- _Action item_: Output only the lines of the entries that follow, starting at the one with "ICMCF 2026 - der" and running down to the one with "den Aufbau langfristiger", both included and unchanged.

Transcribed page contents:
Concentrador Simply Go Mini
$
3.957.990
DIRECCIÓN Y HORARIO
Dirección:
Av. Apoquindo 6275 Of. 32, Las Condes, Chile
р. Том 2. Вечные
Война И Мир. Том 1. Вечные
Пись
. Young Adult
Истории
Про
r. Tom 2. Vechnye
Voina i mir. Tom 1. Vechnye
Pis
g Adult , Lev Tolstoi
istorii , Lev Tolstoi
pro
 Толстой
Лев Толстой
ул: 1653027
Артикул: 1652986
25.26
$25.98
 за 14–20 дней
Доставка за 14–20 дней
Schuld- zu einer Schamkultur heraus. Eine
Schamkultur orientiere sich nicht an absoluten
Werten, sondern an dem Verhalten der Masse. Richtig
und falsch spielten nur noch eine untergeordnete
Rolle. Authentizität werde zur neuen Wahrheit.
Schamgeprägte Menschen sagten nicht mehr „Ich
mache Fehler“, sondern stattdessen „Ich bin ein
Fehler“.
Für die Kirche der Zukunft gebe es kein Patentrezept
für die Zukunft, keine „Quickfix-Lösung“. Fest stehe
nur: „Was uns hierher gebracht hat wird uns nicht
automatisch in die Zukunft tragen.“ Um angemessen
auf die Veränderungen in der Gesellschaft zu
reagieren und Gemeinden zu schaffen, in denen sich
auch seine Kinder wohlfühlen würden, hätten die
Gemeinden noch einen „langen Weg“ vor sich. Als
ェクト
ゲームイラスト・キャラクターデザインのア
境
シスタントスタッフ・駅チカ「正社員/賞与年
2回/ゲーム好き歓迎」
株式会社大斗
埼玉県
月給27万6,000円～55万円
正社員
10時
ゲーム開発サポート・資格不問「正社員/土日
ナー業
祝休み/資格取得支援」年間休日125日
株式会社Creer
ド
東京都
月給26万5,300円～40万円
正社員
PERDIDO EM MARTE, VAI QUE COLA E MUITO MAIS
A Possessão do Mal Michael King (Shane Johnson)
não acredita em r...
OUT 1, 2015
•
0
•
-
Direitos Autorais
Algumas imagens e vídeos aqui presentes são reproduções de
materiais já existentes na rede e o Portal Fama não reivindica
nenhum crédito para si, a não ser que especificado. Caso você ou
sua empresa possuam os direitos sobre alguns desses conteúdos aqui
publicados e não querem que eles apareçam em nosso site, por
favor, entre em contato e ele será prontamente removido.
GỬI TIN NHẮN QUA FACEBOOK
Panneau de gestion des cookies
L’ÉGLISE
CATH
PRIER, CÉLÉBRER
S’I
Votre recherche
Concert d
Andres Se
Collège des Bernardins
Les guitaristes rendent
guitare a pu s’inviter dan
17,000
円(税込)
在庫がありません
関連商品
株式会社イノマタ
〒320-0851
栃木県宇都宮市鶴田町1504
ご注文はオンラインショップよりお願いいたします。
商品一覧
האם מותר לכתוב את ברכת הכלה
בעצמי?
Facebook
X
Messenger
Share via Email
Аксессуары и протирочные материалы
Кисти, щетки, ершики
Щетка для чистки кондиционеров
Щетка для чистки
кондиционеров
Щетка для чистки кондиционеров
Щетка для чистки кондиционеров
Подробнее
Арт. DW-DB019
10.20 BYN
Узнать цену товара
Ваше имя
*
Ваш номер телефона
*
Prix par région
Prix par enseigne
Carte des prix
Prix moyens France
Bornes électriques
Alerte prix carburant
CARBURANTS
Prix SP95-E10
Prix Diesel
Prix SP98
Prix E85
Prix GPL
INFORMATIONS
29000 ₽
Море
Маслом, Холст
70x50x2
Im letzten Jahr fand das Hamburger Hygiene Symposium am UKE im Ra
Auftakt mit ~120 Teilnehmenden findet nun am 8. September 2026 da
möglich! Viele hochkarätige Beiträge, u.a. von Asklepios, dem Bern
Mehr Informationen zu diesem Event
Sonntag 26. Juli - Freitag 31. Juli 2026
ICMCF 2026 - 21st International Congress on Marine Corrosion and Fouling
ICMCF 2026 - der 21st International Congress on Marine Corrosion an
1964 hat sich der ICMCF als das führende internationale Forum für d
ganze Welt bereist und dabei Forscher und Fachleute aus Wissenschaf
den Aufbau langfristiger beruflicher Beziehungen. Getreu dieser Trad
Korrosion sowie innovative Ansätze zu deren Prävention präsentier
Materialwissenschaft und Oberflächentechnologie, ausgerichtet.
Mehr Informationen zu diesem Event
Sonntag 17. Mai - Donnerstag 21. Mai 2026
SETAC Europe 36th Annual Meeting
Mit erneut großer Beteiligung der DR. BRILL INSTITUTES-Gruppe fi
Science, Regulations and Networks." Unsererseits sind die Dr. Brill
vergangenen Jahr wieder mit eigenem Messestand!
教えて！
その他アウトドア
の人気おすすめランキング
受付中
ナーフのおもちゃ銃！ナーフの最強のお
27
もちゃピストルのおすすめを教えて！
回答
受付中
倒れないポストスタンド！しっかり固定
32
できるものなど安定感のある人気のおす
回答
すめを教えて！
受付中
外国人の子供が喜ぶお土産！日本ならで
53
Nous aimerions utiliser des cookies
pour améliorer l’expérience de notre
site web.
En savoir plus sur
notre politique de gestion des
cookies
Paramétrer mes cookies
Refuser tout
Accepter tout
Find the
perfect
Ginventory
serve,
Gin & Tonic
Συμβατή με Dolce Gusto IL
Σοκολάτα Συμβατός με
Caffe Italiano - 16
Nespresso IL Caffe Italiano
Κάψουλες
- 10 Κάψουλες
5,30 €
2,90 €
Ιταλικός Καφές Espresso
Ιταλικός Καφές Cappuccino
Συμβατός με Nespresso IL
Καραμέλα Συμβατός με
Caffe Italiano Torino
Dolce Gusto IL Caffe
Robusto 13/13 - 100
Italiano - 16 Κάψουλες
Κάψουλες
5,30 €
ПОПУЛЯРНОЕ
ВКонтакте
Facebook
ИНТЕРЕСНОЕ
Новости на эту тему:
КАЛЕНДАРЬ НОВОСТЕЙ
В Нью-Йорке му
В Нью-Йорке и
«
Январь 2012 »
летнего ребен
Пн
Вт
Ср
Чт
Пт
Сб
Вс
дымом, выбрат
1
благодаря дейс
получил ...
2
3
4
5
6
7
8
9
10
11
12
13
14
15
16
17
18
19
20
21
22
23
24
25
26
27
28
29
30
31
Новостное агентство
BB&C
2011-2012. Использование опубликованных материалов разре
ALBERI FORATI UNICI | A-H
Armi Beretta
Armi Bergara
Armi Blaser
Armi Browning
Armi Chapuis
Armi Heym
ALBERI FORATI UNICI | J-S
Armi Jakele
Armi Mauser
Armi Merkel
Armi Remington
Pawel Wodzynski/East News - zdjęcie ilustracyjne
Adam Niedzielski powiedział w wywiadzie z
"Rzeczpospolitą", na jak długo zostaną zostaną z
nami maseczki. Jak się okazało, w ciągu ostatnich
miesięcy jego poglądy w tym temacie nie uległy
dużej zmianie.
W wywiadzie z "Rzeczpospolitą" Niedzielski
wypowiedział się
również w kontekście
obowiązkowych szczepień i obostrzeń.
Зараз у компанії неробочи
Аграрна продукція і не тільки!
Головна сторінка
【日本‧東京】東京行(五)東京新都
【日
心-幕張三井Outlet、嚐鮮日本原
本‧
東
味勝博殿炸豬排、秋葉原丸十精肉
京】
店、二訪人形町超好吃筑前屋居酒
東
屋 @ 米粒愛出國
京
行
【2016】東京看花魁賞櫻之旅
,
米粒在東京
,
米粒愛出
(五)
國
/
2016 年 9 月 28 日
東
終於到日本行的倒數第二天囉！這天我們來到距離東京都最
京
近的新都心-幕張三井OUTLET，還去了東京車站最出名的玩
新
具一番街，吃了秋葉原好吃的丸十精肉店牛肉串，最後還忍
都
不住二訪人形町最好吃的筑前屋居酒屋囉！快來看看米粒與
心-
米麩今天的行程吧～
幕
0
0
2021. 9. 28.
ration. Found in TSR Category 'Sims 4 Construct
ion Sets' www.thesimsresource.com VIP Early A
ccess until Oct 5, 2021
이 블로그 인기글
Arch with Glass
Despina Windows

- _Response to the exercise_:
ICMCF 2026 - der 21st International Congress on Marine Corrosion an
1964 hat sich der ICMCF als das führende internationale Forum für d
ganze Welt bereist und dabei Forscher und Fachleute aus Wissenschaf
den Aufbau langfristiger beruflicher Beziehungen. Getreu dieser Trad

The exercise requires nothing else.